I nodded. We were quiet. A fat yellow cat came around the corner of the store and jumped up onto the table. Wilma picked him up and put him in her lap, where he curled into a fat yellow ball and went to sleep.

"Where might he have gotten the guns?"

"I don't know," Wilma said. "I know nothing of guns."

"Maybe the other kid got them," I said.

"Jared Clark?"

I nodded.

"I don't know. I barely know him."

"He was pals with your son, wasn't he?"

"I don't know."

"How did you come to get Alex Taglio for a lawyer?" I said.

"My father."

"Your father recommended him?"

"Yes."

`And your father's name is Grant?"

"Yes," she said. "Hollis Grant."

"He lives in town?"

"Yes."

"How's he know Taglio?"

"I don't know," Wilma said. "I suppose he asked one of his attorneys."

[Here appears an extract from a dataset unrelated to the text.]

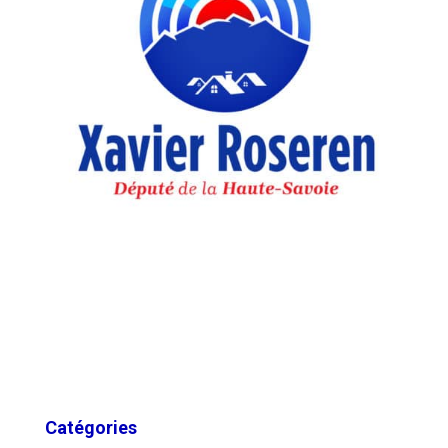
Catégories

"He has attorneys?" I said.

"My father is a very successful man," she said. "Grant Development Corporation."

"In town?" I said.

"He lives here. His business is next town over."

"Is he close to his grandson?"

"Mr. Spenser, please don't put me through this anymore. No one is close to Wendell. He carries my name. But he is so unlike me I tremble to think what a terrible person my donor must have been."

"You accept that he did it," I said.

"Yes. My father and I have employed Mr. Taglio to see that his rights are protected. But he has committed an unspeakable crime, and he should go to jail and stay there."

"So you don't wish him to get off?" I said.

"No. We can only try to help him spend his time in a less unpleasant prison."

"Like the easiest room in hell," I said.

She didn't say anything. She stroked the cat, and stared down the empty street, and shook her head a number of times.